In many books on the subject, the claim is made that Harland & Wolff describes the Titanic as "unsinkable." This claim is not true. They touted the double-hull construction, and then the media of the time took that ball and ran with it: it was the press that called the great ship "unsinkable."
Likewise, the Gimp team has never suggested that The Gimp is a Photoshop replacement. Bloggers and the rest of the open source community did that for them.
They're wrong, in any case.
I like the idea of open source software, but, taking Gimp as our example (and, by extension, Inkscape), its single biggest advantage is that it is free. That's where the Yellow Brick Road ends.
So, as I said, Gimp is marketed - as much as anything open source is marketed - as a Photoshop replacement. Let's accept that, then, midguided as it is, and look at a few key areas where such an assertion is patently wrong.
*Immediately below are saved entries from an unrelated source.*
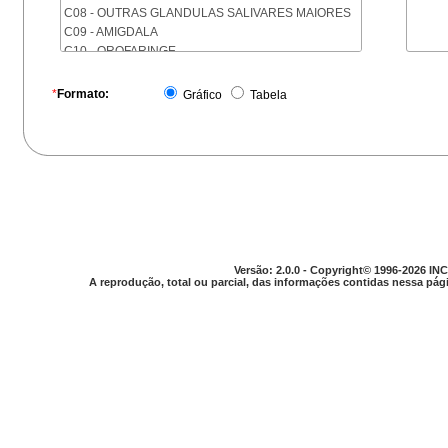
C08 - OUTRAS GLANDULAS SALIVARES MAIORES
C09 - AMIGDALA
C10 - OROFARINGE
C11 - NASOFARINGE
C12 - SEIO PIRIFORME
*
Formato:
Gráfico
Tabela
C13 - HIPOFARINGE
C14 - LOCALIZACOES MAL DEFINIDAS DA FARINGE
C15 - ESOFAGO
C16 - ESTOMAGO
C17 - INTESTINO DELGADO
C18 - COLON
C19 - JUNCAO RETOSSIGMOIDE
C20 - RETO
C21 - ANUS E CANAL ANAL
Versão: 2.0.0 - Copyright© 1996-2026 INC
C22 - FIGADO E VIAS BILIARES INTRA-HEPATICAS
A reprodução, total ou parcial, das informações contidas nessa pági
C23 - VESICULA BILIAR
C24 - OUTRAS PARTES DAS VIAS BILIARES
C25 - PANCREAS
C26 - LOCALIZACOES MAL DEFINIDAS NO
APARELHO DIGESTIVO
C30 - CAVIDADE NASAL E OUVIDO MEDIO
C31 - SEIOS DA FACE
C32 - LARINGE
C33 - TRAQUEIA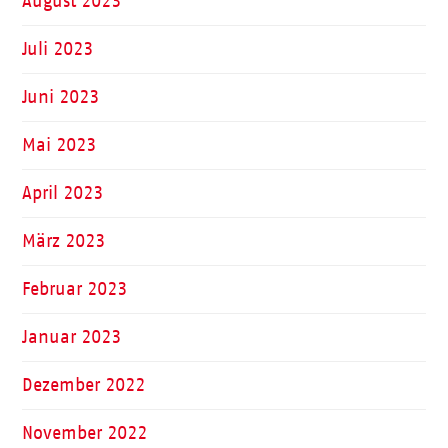
August 2023
Juli 2023
Juni 2023
Mai 2023
April 2023
März 2023
Februar 2023
Januar 2023
Dezember 2022
November 2022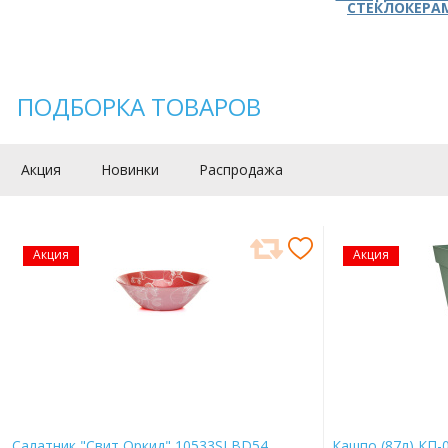
СТЕКЛОКЕРА
ПОДБОРКА ТОВАРОВ
Акция
Новинки
Распродажа
Акция
Акция
Салатник "Свит Оркид" 10533SLBD54
Кашпо (87л) КП-0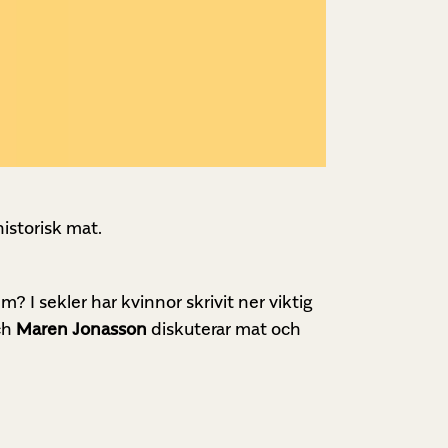
istorisk mat.
 I sekler har kvinnor skrivit ner viktig
ch
Maren Jonasson
diskuterar mat och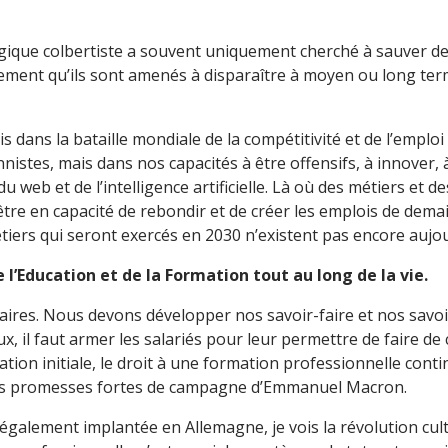
logique colbertiste a souvent uniquement cherché à sauver des
ement qu’ils sont amenés à disparaître à moyen ou long te
is dans la bataille mondiale de la compétitivité et de l’emplo
istes, mais dans nos capacités à être offensifs, à innover, à 
du web et de l’intelligence artificielle. Là où des métiers et d
tre en capacité de rebondir et de créer les emplois de dema
iers qui seront exercés en 2030 n’existent pas encore aujou
e l’Education et de la Formation tout au long de la vie.
éaires. Nous devons développer nos savoir-faire et nos savoi
 il faut armer les salariés pour leur permettre de faire de 
ion initiale, le droit à une formation professionnelle cont
e des promesses fortes de campagne d’Emmanuel Macron.
alement implantée en Allemagne, je vois la révolution cultu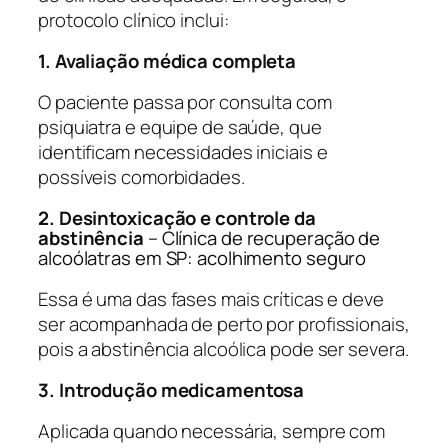
protocolo clínico inclui:
1. Avaliação médica completa
O paciente passa por consulta com
psiquiatra e equipe de saúde, que
identificam necessidades iniciais e
possíveis comorbidades.
2. Desintoxicação e controle da
abstinência
– Clínica de recuperação de
alcoólatras em SP: acolhimento seguro
Essa é uma das fases mais críticas e deve
ser acompanhada de perto por profissionais,
pois a abstinência alcoólica pode ser severa.
3. Introdução medicamentosa
Aplicada quando necessária, sempre com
If you do a Google search on "gimp vs. photoshop" you'll get more than seven million results. Of those, let's say half are legit and/or not repeats. Of those, let's say that just over three-quarters are whining about how the interface is different. Well, no shit. Different software, different interface. Let's get qualitative:
1. You can't nest layers, so organizing your graphic is pretty tough. No, scratch that. In real practical terms, it's impossible.
2. Adjustment layers. One of Photoshop's most powerful features. Gimp doesn't have them.
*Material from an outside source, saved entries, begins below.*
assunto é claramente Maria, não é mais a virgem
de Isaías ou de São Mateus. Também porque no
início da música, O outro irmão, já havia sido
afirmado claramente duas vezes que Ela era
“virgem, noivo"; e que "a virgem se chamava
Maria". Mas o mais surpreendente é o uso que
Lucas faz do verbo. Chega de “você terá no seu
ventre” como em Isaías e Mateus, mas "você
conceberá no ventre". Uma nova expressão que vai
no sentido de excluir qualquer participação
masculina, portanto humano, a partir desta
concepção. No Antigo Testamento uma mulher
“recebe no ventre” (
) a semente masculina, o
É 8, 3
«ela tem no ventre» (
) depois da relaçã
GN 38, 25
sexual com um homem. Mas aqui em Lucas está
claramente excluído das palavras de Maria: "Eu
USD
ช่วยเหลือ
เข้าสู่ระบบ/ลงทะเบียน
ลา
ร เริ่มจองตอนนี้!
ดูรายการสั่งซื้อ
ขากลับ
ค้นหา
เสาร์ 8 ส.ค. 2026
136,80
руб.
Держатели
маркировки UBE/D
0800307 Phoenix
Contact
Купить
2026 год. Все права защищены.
4. Text rendering is sloppy, with similar symptoms as issue #3: curves pixelate. You can get around this somewhat by creating your text huge and scaling it down, but that's a real pain in the ass. You can also drop into Inkscape* to do any work with curves, but then you have to deal with differences in scaling between the two applications, likewise a real pain in the ass.
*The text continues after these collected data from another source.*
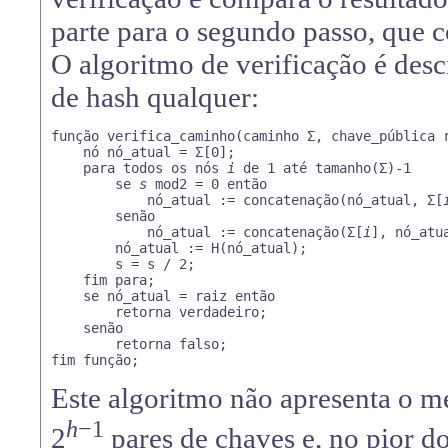
parte para o segundo passo, que c
O algoritmo de verificação é des
de hash qualquer:
função verifica_caminho(caminho Σ, chave_pública 
    nó nó_atual = Σ[0];

    para todos os nós 
i
 de 1 até tamanho(Σ)-1

        se 
s
 mod2 = 0 então

            nó_atual := concatenação(nó_atual, Σ[
        senão

            nó_atual := concatenação(Σ[
i
], nó_atua
        nó_atual := H(nó_atual);

        s = s / 2;

    fim para;

    se nó_atual = raiz então

        retorna verdadeiro;

    senão

        retorna falso;

fim função;
Este algoritmo não apresenta o m
h
−1
2
pares de chaves e, no pior d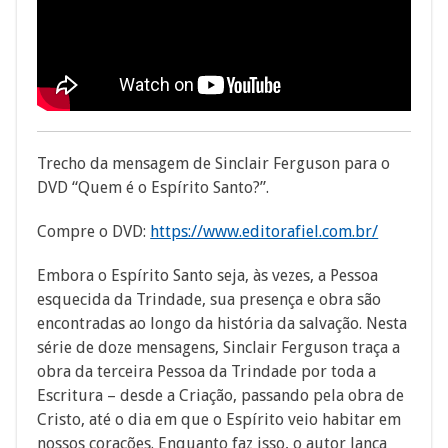
Trecho da mensagem de Sinclair Ferguson para o
DVD “Quem é o Espírito Santo?”.
Compre o DVD:
https://www.editorafiel.com.br/
Embora o Espírito Santo seja, às vezes, a Pessoa
esquecida da Trindade, sua presença e obra são
encontradas ao longo da história da salvação. Nesta
série de doze mensagens, Sinclair Ferguson traça a
obra da terceira Pessoa da Trindade por toda a
Escritura – desde a Criação, passando pela obra de
Cristo, até o dia em que o Espírito veio habitar em
nossos corações. Enquanto faz isso, o autor lança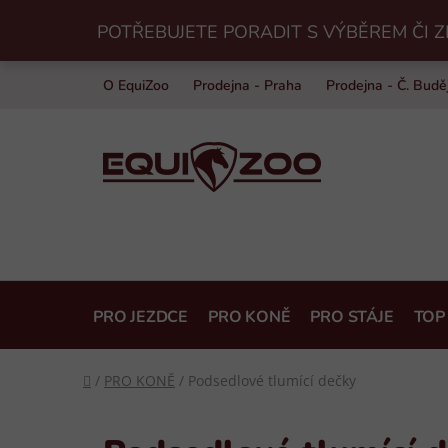
Přejít
POTŘEBUJETE PORADIT S VÝBĚREM ČI Z
na
obsah
O EquiZoo
Prodejna - Praha
Prodejna - Č. Budě
PRO JEZDCE
PRO KONĚ
PRO STÁJE
TOP
Domů
/
PRO KONĚ
/
Podsedlové tlumící dečky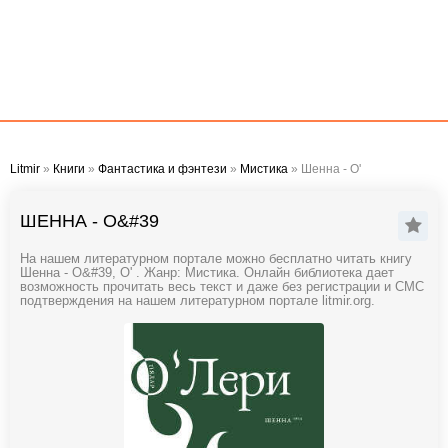
Litmir
»
Книги
»
Фантастика и фэнтези
»
Мистика
» Шенна - О'
ШЕННА - О&#39
На нашем литературном портале можно бесплатно читать книгу
Шенна - О&#39, О' . Жанр: Мистика. Онлайн библиотека дает
возможность прочитать весь текст и даже без регистрации и СМС
подтверждения на нашем литературном портале litmir.org.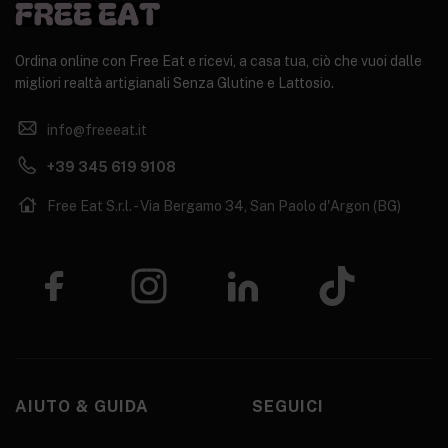
Ordina online con Free Eat e ricevi, a casa tua, ciò che vuoi dalle
migliori realtà artigianali Senza Glutine e Lattosio.
info@freeeat.it
+39 345 619 9108
Free Eat S.r.l. - Via Bergamo 34, San Paolo d'Argon (BG)
AIUTO & GUIDA
SEGUICI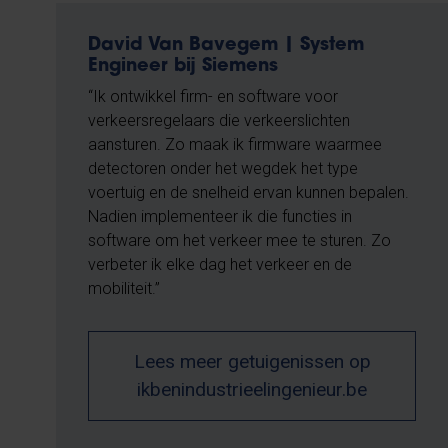
David Van Bavegem | System
Engineer bij Siemens
“Ik ontwikkel firm- en software voor
verkeersregelaars die verkeerslichten
aansturen. Zo maak ik firmware waarmee
detectoren onder het wegdek het type
voertuig en de snelheid ervan kunnen bepalen.
Nadien implementeer ik die functies in
software om het verkeer mee te sturen. Zo
verbeter ik elke dag het verkeer en de
mobiliteit.”
Lees meer getuigenissen op
ikbenindustrieelingenieur.be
These are HUGE failings that Gimp is going to have to overcome before it will ever seriously compete with PS.
...which it isn't officially trying to do anyway.
* Inkscape is also a serious memory hog, and if you have anything visual going on - hulu.com in another window, for instance - the Inkscape interface just stops refreshing. Maybe that would go away with a better video card, though it irks me that I'd have to upgrade what's already a higher-than-baseline PC.